# Adapting PID controller parameters using expert rules

I use the following equation to calculate a control signal of a time-discrete PID controller:

$$u(k) = u(k-1) + K_{R} \cdot \left(1+ \frac{T_{0}}{2 \cdot T_{I} }+ \frac{T_{D}}{T_{0}}\right) \cdot e(k) -K_{R} \cdot \left(1 -\frac{T_{0}}{2 \cdot T_{I} } +\frac{2 \cdot T_{D}}{ T_{0}} \right) \cdot e(k-1) + K_{R} \cdot \frac{T_{D}}{T_{0}} \cdot e(k-2)$$ where

• $$u(k)$$ is the control variable
• $$u(k-1)$$ is the previous control variable
• $$K_{R}$$ is the gain factor
• $$T_{0}$$ is the sampling time
• $$T_{I}$$ is the integral time
• $$T_{D}$$ is the derivative time
• $$e(k)$$ is the error

Now I want to add a parameter adaption functionality to this, since there are slow physical changes happening in the system (dirt is depositing around the valve of a water-bearing heating system). My research so far, has revealed, that the most common approach to adaptive PID controllers is via. system identification, as shown below:

From: "Runtime Evolution of Highly Dynamic Software" (2014)

A typical approach to PID tuning is rule based, e.g., something like Ziegler Nicols. However, this approach (and the other rule based ones) I follow a clear recipe:

• Set integral and derivative gain to 0
• Increase P until xxx ....
• Optimize integral gain
• Optimize derivative gain

Since in adaptive controllers, there is already a tuned controller who's parameters just have to be adapted, these methods cannot be applied, with the exception of the final step itself, for example:

• If oscillation is to high --> increase $$T_{d}$$ (view below)

• If controller is instable --> decrease $$T_{d}$$ (view below)

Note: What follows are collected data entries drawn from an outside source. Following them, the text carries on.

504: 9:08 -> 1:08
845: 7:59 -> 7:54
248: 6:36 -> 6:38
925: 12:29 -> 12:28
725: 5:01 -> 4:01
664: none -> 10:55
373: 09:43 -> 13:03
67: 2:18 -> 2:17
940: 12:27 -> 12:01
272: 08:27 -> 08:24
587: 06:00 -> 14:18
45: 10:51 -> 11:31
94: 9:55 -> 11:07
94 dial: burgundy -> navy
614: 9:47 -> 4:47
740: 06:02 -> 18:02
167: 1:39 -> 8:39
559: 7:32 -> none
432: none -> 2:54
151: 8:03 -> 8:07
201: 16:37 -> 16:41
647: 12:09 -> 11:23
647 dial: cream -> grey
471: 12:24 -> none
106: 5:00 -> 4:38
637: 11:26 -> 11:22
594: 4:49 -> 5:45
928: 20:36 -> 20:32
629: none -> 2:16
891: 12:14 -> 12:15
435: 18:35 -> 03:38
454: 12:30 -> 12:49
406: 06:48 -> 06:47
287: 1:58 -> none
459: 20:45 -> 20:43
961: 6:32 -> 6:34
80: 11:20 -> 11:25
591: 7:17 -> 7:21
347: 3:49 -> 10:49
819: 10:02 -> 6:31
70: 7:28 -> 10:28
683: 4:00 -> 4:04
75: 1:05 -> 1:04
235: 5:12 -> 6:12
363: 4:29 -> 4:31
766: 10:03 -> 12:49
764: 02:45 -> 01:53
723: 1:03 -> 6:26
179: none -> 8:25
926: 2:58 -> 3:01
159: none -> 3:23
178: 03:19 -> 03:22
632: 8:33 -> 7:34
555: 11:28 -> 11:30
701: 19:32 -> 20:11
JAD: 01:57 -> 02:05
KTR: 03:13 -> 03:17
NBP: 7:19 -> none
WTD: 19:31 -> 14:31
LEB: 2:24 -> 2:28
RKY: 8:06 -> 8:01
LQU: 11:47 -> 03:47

My question now is, is there a system of rules that I can apply for the adaptive control of my controller? Particularly great would be one that can translate to the formula I gave at the start ... Advice on good Python implementations would also be of great value to me.

Edit:

The pid controller controls a 3-way valve that mixes hot supply water into the circulation of a water-bearing radiator. A schematic I found on the internet is shown below. The values in my case: supply temperature (where it says 180°F) would be 40-70°C, inflow (where it says 110°F) would be around 20-40°C, outflow (where it says 90°F) would be around 5-10°C lower than the inflow. The valve itself is operated between 0% and 100%

Below I've included an actual 6 hour snapshot of the processes (current control, not implemented by me). The purple timeseries is the setpoint, yellow is the inflow temperature (the controlled temperature). The Y axis shows "temperature":

• Can you add the model for your process and write down a typical reference signal you want to follow? This will give uss more insight in what the possibilities are to identificatie your system parameters. Jul 7 '20 at 16:20
• @useless-machine sure, i made an edit Jul 8 '20 at 9:26
• thank you, but I wanted to have more information about the reference signal, the set-point, desired-value. Is it a constant or are you tracking a certain wave form. Do you expect perturbations. Can we perturb the reference signal to measure a system response. With this information we can search for an applicable system identification method. Jul 8 '20 at 18:36
• Ive included a snapshot of the data so you can get a feel for the system. As you can see there are perturbations. Sadly, we cannot perturb the reference signal to measure a response, since there is a lot of "natural" disturbance, the signal would have to be very strong, causing discomfort for the user ... Jul 9 '20 at 8:52

My question now is, is there a system of rules that I can apply for the adaptive control of my controller?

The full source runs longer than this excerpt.